What is a Trust agreement and how can it benefit your business?
(1) A trust is a legal agreement that entitles a third party, or trustee, to hold assets on behalf of other parties, or beneficiaries. Small businesses can use corporate trust agreements to manage funds delegated for specific reasons and manage the processes associated with those funds.
(2) Every corporate trust agreement has three main parties: a grantor, trustee and beneficiary. A grantor creates the trust, a trustee manages the trust and a beneficiary is the party the trust is created to benefit. While, in theory, all three of these entities can be the same person or corporation, for legal purposes, they are considered separate entities. A particular benefit of using a corporate trust is that the trustee can be an outside party who doesn't stand to gain from the assets. The trustee, which can be one or more entities, an individual or a corporation, has the responsibility to ensure the trust agreement is not abused.
(3) For example, Corporate trust agreements are used to manage assets and wealth, but this can be applied in different ways. For family-owned businesses, a trust is a way of distributing assets and keeping those assets in the family after the grantor leaves or dies. Charitable trusts are another form of the corporate trust agreement that benefits a charity. This type of corporate trust can be used for an ongoing business, wherein the business owner benefits from the trust for a period of time and then the remainder goes to charity.
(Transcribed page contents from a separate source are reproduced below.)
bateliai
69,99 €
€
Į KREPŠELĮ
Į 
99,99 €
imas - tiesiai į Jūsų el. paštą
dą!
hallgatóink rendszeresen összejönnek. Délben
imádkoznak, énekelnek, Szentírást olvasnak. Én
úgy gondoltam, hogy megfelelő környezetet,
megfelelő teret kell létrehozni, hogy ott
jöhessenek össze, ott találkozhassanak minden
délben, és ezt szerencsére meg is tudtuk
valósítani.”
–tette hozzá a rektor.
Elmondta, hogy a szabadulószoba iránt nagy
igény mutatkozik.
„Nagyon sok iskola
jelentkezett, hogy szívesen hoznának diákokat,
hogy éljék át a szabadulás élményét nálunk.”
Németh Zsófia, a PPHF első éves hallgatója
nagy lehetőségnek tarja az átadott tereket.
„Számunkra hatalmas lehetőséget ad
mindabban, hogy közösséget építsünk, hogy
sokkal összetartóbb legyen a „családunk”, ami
Some business owners use the tax advantages of charitable lead trusts to dissolve or exit businesses in a way that limits financial risk because this type of trust is tax-exempt
A quick review of aspects of a trust:
- What is a Trust?
- A Trust is a fiduciary relationship where the assets are held by the Trustee for the benefit of another(the beneficiaries).
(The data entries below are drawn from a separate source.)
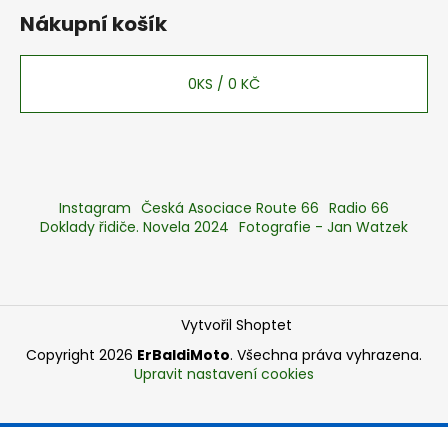
Nákupní košík
0
KS /
0 KČ
Instagram
Česká Asociace Route 66
Radio 66
Doklady řidiče. Novela 2024
Fotografie - Jan Watzek
Vytvořil Shoptet
Copyright 2026
ErBaldiMoto
. Všechna práva vyhrazena.
Upravit nastavení cookies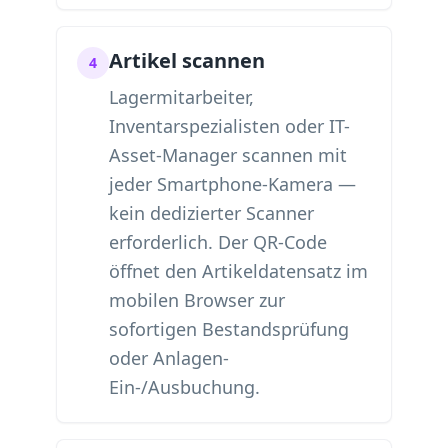
Artikel scannen
4
Lagermitarbeiter,
Inventarspezialisten oder IT-
Asset-Manager scannen mit
jeder Smartphone-Kamera —
kein dedizierter Scanner
erforderlich. Der QR-Code
öffnet den Artikeldatensatz im
mobilen Browser zur
sofortigen Bestandsprüfung
oder Anlagen-
Ein-/Ausbuchung.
- What are the benefits of a Trust?
- A Trust enables a business to continue to run in their absence, sets out a clear succession plan in the event the trustor(creator) or the Trustee(manager of the trust fund) are unable to perform their duties
- Assets are privately protected
- Business trust assets are protected from your personal liability
- What are the drawbacks of a Trust?
- A Trust is not a separate legal entity, therefore the trustee is legally liable for the debts fo the trusts and may use its assets to meet those debts
- Can be expensive and complex to establish
- Difficult to dissolve once established particularly where children are involved
- Does not distribute losses, only profits
- A trustee must apply for a tax file number (TFN) and lodge an annual trust return. The trust is not liable to pay tax. Instead tax is assessed to the trustee or the beneficiaries that are entitled to receive the trust net income.